According to the American Speech-Language-Hearing Association, many people could benefit from hearing aids, but only 20 percent actually seek treatment. When people do consult a doctor, they often wait years before getting a hearing aid.
When hearing loss goes untreated, there is a host of ramifications. From increased isolation and dementia to a decrease in earning potential at work, untreated hearing loss can make life difficult.
So, Why Don't People Get Hearing Aids?
Unfortunately, many people don't realize how much their hearing loss is impacting them. Hearing loss can develop slowly and over time. Often, hearing loss is so gradual people don’t realize how much it has deteriorated until their ability to recognize speech starts interfering with their daily lives.
Why Treat Hearing Loss?
According to the International Journal of Audiology, around 40 percent of 55 to 74-year-old adults actually do experience hearing loss. So, at hindsight, hearing loss can be a part of aging. This often leads to people thinking seeking treatment is optional or an interruption of a normal aging process. While hearing loss may become more prominent as we age, we should not delay treatment.

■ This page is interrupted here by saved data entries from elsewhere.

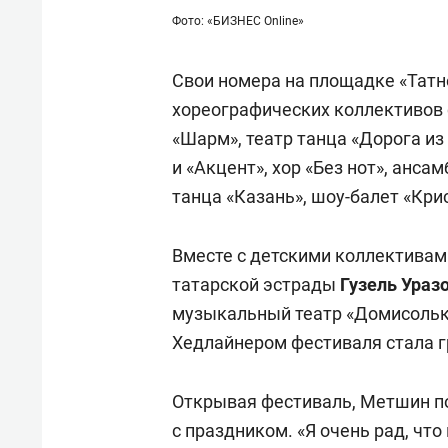
Фото: «БИЗНЕС Online»
Свои номера на площадке «Татн
хореографических коллективов 
«Шарм», театр танца «Дорога из
и «Акцент», хор «Без нот», анса
танца «Казань», шоу-балет «Крис
Вместе с детскими коллективам
татарской эстрады
Гузель Ураз
музыкальный театр «Домисольк
Хедлайнером фестиваля стала г
Открывая фестиваль, Метшин по
с праздником. «Я очень рад, чт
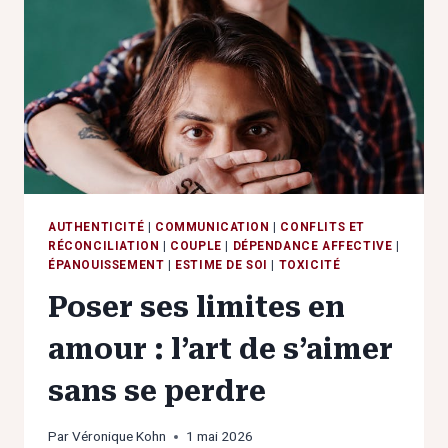
QUI
VOUS
ÊTES
VRAIMENT
AUTHENTICITÉ
|
COMMUNICATION
|
CONFLITS ET
RÉCONCILIATION
|
COUPLE
|
DÉPENDANCE AFFECTIVE
|
ÉPANOUISSEMENT
|
ESTIME DE SOI
|
TOXICITÉ
Poser ses limites en
amour : l’art de s’aimer
sans se perdre
Par
Véronique Kohn
1 mai 2026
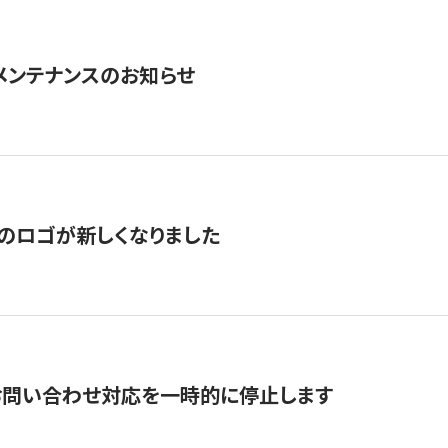
急メンテナンスのお知らせ
のロゴが新しくなりました
お問い合わせ対応を一時的に停止します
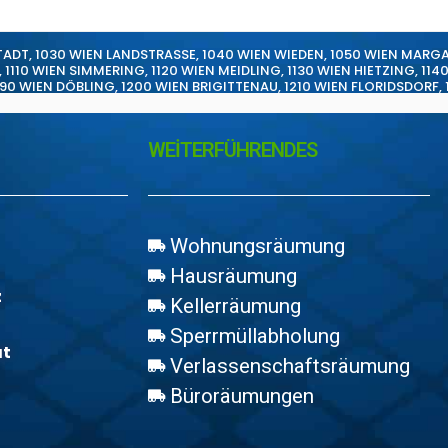
TADT
,
1030 WIEN LANDSTRASSE
,
1040 WIEN WIEDEN
,
1050 WIEN MARG
,
1110 WIEN SIMMERING
,
1120 WIEN MEIDLING
,
1130 WIEN HIETZING
,
114
190 WIEN DÖBLING
,
1200 WIEN BRIGITTENAU
,
1210 WIEN FLORIDSDORF
,
WEİTERFÜHRENDES
Wohnungsräumung
Hausräumung
z
Kellerräumung
Sperrmüllabholung
at
Verlassenschaftsräumung
Büroräumungen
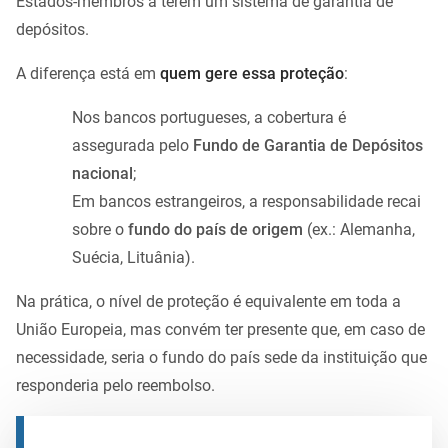
Estados-membros a terem um sistema de garantia de
depósitos.
A diferença está em
quem gere essa proteção
:
Nos bancos portugueses, a cobertura é
assegurada pelo
Fundo de Garantia de Depósitos
nacional
;
Em bancos estrangeiros, a responsabilidade recai
sobre o
fundo do país de origem
(ex.: Alemanha,
Suécia, Lituânia).
Na prática, o nível de proteção é equivalente em toda a
União Europeia, mas convém ter presente que, em caso de
necessidade, seria o fundo do país sede da instituição que
responderia pelo reembolso.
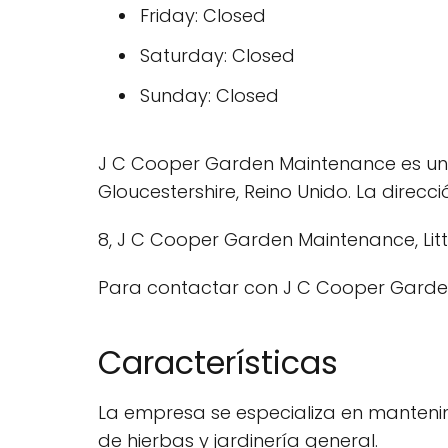
Friday: Closed
Saturday: Closed
Sunday: Closed
J C Cooper Garden Maintenance es una
Gloucestershire, Reino Unido. La direcc
8, J C Cooper Garden Maintenance, Littl
Para contactar con J C Cooper Garde
Características
La empresa se especializa en manteni
de hierbas y jardinería general.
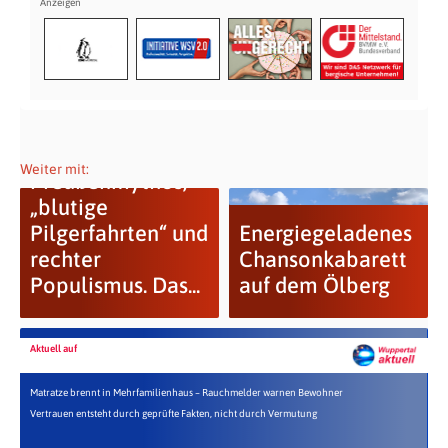
Weiter mit:
Preußenmythos,
„blutige
Pilgerfahrten“ und
Energiegeladenes
rechter
Chansonkabarett
Populismus. Das...
auf dem Ölberg
Aktuell auf
Matratze brennt in Mehrfamilienhaus – Rauchmelder warnen Bewohner
Vertrauen entsteht durch geprüfte Fakten, nicht durch Vermutung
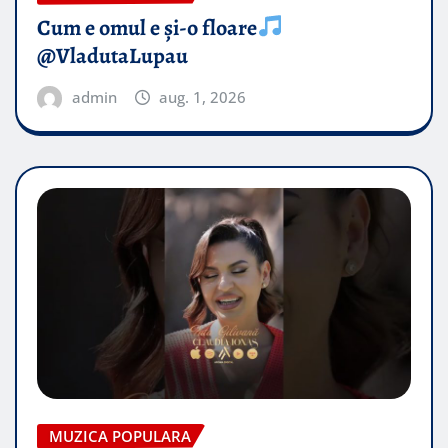
Cum e omul e și-o floare
@VladutaLupau
admin
aug. 1, 2026
MUZICA POPULARA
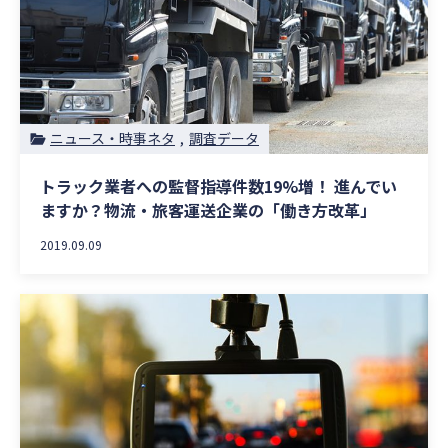
ニュース・時事ネタ
調査データ
トラック業者への監督指導件数19%増！ 進んでい
ますか？物流・旅客運送企業の「働き方改革」
2019.09.09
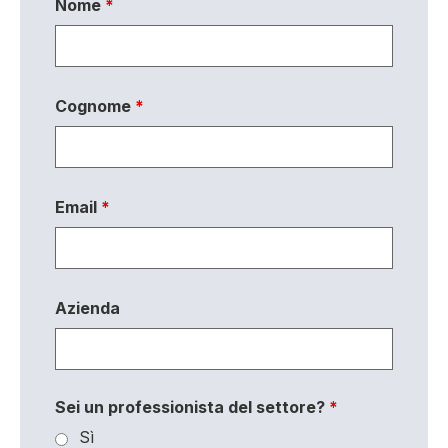
Nome
*
Cognome
*
Email
*
Azienda
Sei un professionista del settore?
*
Sì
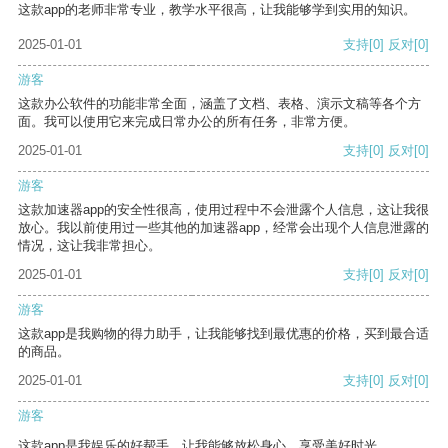
这款app的老师非常专业，教学水平很高，让我能够学到实用的知识。
2025-01-01
支持
[0]
反对
[0]
游客
这款办公软件的功能非常全面，涵盖了文档、表格、演示文稿等各个方
面。我可以使用它来完成日常办公的所有任务，非常方便。
2025-01-01
支持
[0]
反对
[0]
游客
这款加速器app的安全性很高，使用过程中不会泄露个人信息，这让我很
放心。我以前使用过一些其他的加速器app，经常会出现个人信息泄露的
情况，这让我非常担心。
2025-01-01
支持
[0]
反对
[0]
游客
这款app是我购物的得力助手，让我能够找到最优惠的价格，买到最合适
的商品。
2025-01-01
支持
[0]
反对
[0]
游客
这款app是我娱乐的好帮手，让我能够放松身心，享受美好时光。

When you start to lose your ability to hear, it’s difficult to accept the change. According to recent research, people who lose their ability to hear go through the seven stages of grief: disbelief, denial, bargaining, guilt, anger, depression and acceptance. Thus, it may be easy for a person to get stuck in the denial phase, especially if no one is addressing the problem or encouraging treatment.
2. The Stigma Attached to Hearing Aids
Although the stigma related to hearing aids is decreasing with time, there are still many negative connotations attached to wearing them. Many people considering hearing aids believe having them will make them look older than they already are. It can make them self-conscious because they think it will attract negative attention. However, in reality, hearing aids reduce misunderstandings and increase social activity, which can help prevent some of the consequences of hearing loss such as cognitive decline. So contrary to popular belief, hearing aids can make a person feel younger. Also, hearing aids have become incredibly innovative, and can be both high-tech and fashionable.

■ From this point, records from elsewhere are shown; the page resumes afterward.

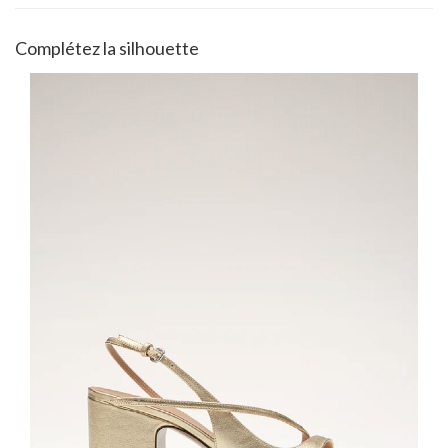
Complétez la silhouette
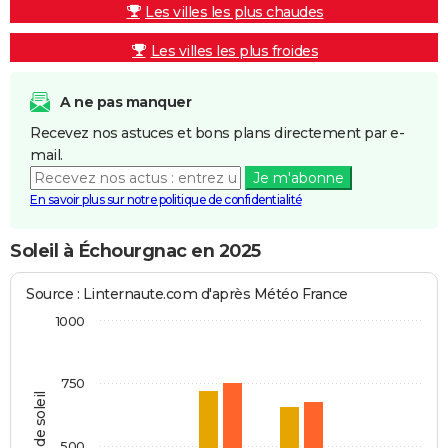
Les villes les plus chaudes
Les villes les plus froides
A ne pas manquer
Recevez nos astuces et bons plans directement par e-
mail.
Je m'abonne
En savoir plus sur notre politique de confidentialité
Soleil à Échourgnac en 2025
Source : Linternaute.com d'après Météo France
1000
750
Heures de soleil
500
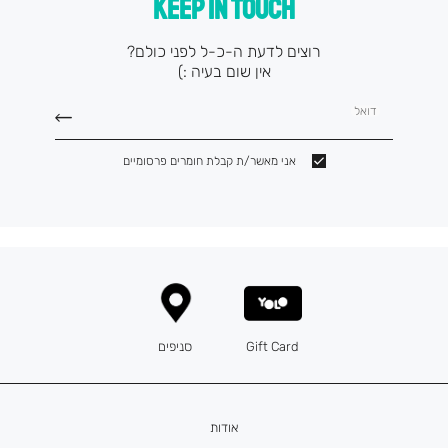
KEEP IN TOUCH
רוצים לדעת ה-כ-ל לפני כולם?
אין שום בעיה :)
דואל
אני מאשר/ת קבלת חומרים פרסומיים
Gift Card
סניפים
אודות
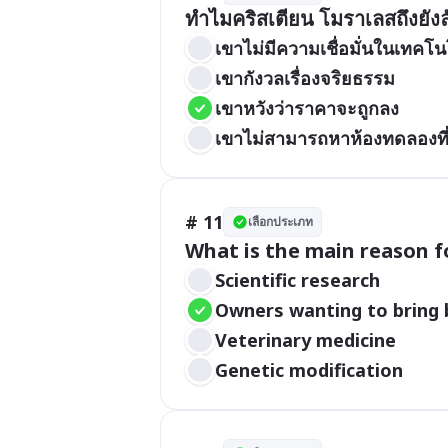
ทำไมคริสเตียน โมราเลสถึงยั
เขาไม่มีความเชื่อมั่นในเทคโน
เขากังวลเรื่องจริยธรรม
เขาหวังว่าราคาจะถูกลง
เขาไม่สามารถหาห้องทดลองที
# 11
เลือกประเภท
What is the main reason f
Scientific research
Owners wanting to bring 
Veterinary medicine
Genetic modification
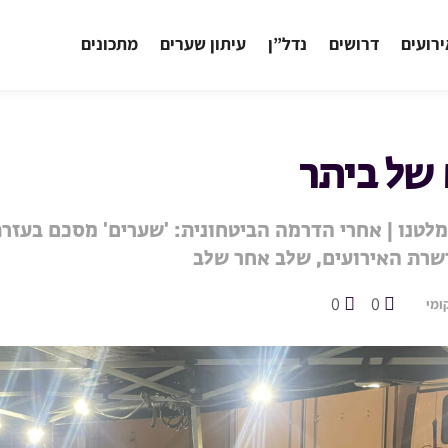
רועים
דרושים
נדל”ן
עיתון שערים
מתכונים
 של ביתר
מלטנו | אחרי הדרמה הביטחונית: 'שערים' מסכם בעזר
שרת האירועים, שלב אחר שלב
0
0
ומי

3. Hearing Aids Are Expensive
According to the U.S. Department of Health and Human Services, the average price of a digital hearing aid is around $1,500, with the most advanced ones costing between $3,000-5,000. To make matters more complex, Medicaid and Medicare offer limited coverage, and the extent of that coverage often depends on the state you live in. Considering the expenses of our everyday life, the cost of hearing aids can be the real barrier for some people. However, many hearing healthcare professionals will work with individuals to set up a price plan to make these easier to afford.
Overall, a hearing aids can be life changing and studies show are worth the investment. Talk with your hearing care provider to further investigate your price options when considering a hearing aid.